On the intermediate landing between the first and second floors is a stained glass window in which is set two coats of arms, two monograms and two mottos: that for HB (Henry Beveridge?) Is "Laetus Sorte Mea" (Goodwill be my lot), while RB (Isobel Beveridge?) expresses the pious hope that "Deus Providebat" (The Lord will provide).
The panels immediately below these also bear Latin Inscriptions; "Ora et Labore" ("Pray and Work") and "Fortitudine et Perservare" ("Courage and Perseverance"). If these last two are intended to direct the observer to higher thoughts, perhaps the same might apply to the inscription above the portico mentioned in the preceding paragraph.
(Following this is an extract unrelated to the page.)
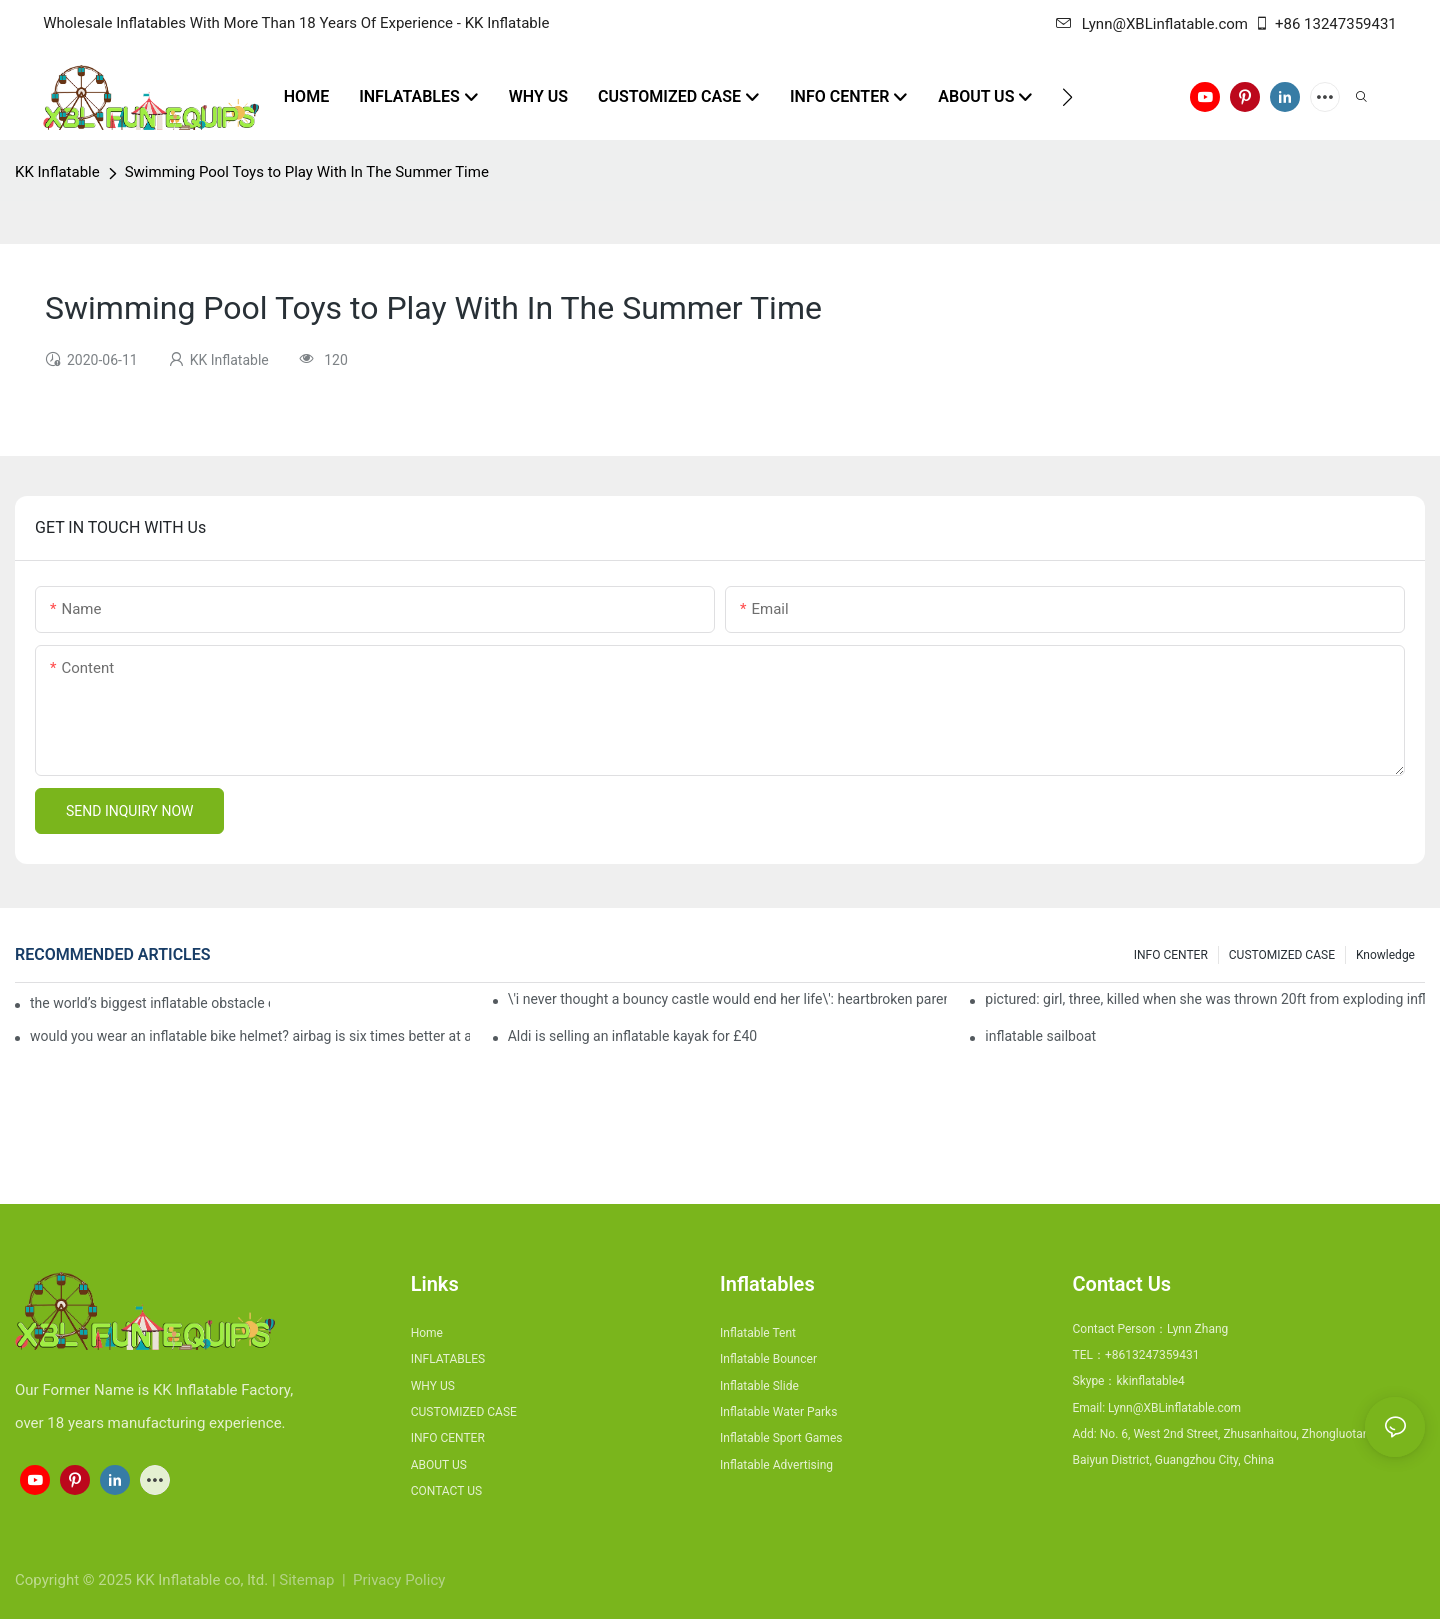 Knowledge (1385, 955)
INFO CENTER (1171, 955)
On the rlght of the reception hall the spiral staircase descends to the domestic area. Most of the rooms leading off the lower corridor are now offices, but there are two areas of historical interest.
The Gun Room
At the West end of the corridor, a door leads into the 'Gun Room', which was the castle kitchen, and retains the original arch over the fire.  Within this arch may be seen fine examples of 'masons' marks'. The stonemasons who built the castle were paid by results, and as each laid a stone in place, he chiselled his mark on it. These marks were used as a record of work, thus determining the mason's wages. This room became, in turn:
a. The Beveridge's gun room where they kept their sporting guns, fishing tackle and associated equipment. b. Administration offices, when the oak panelling was painted an unattractive shade of dirty duck-egg blue, and finally c. A small function suite, used for conferences or small private parties.